===== Data provided =====

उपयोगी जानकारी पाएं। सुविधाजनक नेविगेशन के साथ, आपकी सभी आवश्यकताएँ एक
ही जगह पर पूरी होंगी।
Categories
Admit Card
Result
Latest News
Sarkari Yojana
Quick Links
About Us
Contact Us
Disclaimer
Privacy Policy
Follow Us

=====
===== Data provided =====

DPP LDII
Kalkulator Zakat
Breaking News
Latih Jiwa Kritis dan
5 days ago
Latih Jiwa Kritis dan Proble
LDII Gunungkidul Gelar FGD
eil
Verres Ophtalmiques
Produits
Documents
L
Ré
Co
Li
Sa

=====

Task description:
Copy out each line of the entries above that holds "Kritis".

Finished exercise:
Latih Jiwa Kritis dan
Latih Jiwa Kritis dan Proble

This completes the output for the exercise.